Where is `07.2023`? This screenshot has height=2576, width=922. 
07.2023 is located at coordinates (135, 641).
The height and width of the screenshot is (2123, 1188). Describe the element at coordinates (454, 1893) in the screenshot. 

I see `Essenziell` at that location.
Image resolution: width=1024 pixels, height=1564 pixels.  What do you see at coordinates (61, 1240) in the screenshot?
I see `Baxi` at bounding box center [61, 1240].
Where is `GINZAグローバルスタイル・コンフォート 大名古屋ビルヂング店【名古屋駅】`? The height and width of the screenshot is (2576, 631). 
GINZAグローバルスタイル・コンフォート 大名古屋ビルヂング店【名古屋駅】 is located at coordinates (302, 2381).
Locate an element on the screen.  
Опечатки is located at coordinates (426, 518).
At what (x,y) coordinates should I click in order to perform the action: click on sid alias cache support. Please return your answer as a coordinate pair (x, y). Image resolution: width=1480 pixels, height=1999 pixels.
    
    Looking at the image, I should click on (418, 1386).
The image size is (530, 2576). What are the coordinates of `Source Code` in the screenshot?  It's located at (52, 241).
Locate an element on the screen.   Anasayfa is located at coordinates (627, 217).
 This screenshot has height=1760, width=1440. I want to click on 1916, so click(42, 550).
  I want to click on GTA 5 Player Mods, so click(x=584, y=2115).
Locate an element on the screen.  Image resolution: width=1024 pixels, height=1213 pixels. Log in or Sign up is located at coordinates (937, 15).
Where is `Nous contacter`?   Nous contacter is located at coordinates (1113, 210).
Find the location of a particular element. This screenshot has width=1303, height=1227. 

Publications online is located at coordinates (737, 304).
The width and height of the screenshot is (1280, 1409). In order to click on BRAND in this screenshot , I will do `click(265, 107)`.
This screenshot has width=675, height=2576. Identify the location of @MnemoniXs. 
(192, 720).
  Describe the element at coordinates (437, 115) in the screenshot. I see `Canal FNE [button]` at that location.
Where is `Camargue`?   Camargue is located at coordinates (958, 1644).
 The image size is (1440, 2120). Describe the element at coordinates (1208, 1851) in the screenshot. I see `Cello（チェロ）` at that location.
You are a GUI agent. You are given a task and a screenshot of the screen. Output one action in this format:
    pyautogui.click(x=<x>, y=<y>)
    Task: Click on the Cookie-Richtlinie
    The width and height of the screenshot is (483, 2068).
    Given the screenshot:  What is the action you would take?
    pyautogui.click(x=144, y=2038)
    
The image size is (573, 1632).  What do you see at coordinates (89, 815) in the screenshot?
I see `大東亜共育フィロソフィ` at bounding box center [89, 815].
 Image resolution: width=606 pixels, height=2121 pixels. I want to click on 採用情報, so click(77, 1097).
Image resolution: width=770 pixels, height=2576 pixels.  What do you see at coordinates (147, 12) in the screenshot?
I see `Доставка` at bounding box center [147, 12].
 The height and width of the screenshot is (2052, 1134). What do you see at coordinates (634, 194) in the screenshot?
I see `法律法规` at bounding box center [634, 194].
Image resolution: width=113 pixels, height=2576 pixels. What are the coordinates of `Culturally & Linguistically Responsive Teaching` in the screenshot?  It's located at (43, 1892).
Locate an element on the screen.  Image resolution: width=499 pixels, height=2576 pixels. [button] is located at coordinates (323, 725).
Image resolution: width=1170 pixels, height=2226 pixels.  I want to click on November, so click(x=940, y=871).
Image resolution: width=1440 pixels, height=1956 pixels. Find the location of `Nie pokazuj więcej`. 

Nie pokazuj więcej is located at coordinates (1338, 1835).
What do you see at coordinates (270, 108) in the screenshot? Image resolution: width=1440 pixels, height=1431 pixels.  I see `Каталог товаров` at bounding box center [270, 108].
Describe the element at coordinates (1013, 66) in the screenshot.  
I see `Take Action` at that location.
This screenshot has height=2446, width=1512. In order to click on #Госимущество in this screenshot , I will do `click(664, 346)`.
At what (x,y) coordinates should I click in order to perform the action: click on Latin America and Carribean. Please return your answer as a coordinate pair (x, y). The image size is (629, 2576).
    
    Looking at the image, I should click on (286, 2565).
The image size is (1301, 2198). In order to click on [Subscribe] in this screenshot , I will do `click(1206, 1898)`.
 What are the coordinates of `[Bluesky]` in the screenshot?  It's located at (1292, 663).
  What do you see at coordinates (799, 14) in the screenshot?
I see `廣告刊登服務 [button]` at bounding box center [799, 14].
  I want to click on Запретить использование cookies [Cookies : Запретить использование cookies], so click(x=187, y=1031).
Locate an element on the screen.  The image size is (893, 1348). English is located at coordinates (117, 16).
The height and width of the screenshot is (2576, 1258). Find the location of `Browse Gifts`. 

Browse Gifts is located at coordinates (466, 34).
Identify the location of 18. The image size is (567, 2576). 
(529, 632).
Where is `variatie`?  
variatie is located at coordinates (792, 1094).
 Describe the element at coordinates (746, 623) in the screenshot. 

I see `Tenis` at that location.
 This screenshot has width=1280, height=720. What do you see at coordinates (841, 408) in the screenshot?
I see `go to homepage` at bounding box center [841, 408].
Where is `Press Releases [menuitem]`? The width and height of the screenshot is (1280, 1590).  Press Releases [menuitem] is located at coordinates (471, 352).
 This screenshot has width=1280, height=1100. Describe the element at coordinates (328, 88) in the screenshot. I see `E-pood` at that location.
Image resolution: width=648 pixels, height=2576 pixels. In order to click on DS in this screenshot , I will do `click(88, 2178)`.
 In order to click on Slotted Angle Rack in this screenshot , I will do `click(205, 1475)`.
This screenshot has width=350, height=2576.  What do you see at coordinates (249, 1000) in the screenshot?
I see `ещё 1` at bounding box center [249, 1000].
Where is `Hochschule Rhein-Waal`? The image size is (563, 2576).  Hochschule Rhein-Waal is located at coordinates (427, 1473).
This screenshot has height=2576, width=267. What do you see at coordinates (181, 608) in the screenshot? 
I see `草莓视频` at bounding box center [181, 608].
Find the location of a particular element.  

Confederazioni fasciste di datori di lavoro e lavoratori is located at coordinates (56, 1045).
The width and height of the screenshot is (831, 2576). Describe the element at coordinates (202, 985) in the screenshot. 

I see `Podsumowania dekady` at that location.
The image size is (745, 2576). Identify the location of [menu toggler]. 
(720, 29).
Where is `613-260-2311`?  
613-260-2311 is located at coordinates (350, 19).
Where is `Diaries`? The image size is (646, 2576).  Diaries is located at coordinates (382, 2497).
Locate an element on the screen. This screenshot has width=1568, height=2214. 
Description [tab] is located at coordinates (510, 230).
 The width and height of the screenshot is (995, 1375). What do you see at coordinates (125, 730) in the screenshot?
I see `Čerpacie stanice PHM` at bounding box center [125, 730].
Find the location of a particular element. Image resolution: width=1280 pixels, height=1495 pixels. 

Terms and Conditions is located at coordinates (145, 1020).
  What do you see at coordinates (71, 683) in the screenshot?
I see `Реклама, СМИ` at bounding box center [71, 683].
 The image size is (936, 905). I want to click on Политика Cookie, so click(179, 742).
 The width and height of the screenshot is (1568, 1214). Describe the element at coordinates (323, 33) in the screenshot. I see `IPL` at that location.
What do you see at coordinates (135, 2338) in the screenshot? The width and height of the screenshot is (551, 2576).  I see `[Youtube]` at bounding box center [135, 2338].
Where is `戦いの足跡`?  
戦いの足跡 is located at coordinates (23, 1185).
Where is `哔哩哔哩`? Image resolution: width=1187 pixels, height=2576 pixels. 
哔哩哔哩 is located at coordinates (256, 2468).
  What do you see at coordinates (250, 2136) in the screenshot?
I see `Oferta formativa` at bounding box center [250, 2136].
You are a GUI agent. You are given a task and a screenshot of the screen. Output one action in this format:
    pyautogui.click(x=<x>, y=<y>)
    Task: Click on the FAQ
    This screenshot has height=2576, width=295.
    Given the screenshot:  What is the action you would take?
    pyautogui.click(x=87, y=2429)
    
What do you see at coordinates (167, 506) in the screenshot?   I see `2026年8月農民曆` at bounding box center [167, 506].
──────────────────────────────
» Directions for this task
For the material above, reproduce exactly the lines from the line with "The image size is (1301, 2198)." to the line with "In order to click on Slotted", inclusive, and exclude all others.

» Answer for this exercise
The image size is (1301, 2198). In order to click on [Subscribe] in this screenshot , I will do `click(1206, 1898)`.
 What are the coordinates of `[Bluesky]` in the screenshot?  It's located at (1292, 663).
  What do you see at coordinates (799, 14) in the screenshot?
I see `廣告刊登服務 [button]` at bounding box center [799, 14].
  I want to click on Запретить использование cookies [Cookies : Запретить использование cookies], so click(x=187, y=1031).
Locate an element on the screen.  The image size is (893, 1348). English is located at coordinates (117, 16).
The height and width of the screenshot is (2576, 1258). Find the location of `Browse Gifts`. 

Browse Gifts is located at coordinates (466, 34).
Identify the location of 18. The image size is (567, 2576). 
(529, 632).
Where is `variatie`?  
variatie is located at coordinates (792, 1094).
 Describe the element at coordinates (746, 623) in the screenshot. 

I see `Tenis` at that location.
 This screenshot has width=1280, height=720. What do you see at coordinates (841, 408) in the screenshot?
I see `go to homepage` at bounding box center [841, 408].
Where is `Press Releases [menuitem]`? The width and height of the screenshot is (1280, 1590).  Press Releases [menuitem] is located at coordinates (471, 352).
 This screenshot has width=1280, height=1100. Describe the element at coordinates (328, 88) in the screenshot. I see `E-pood` at that location.
Image resolution: width=648 pixels, height=2576 pixels. In order to click on DS in this screenshot , I will do `click(88, 2178)`.
 In order to click on Slotted Angle Rack in this screenshot , I will do `click(205, 1475)`.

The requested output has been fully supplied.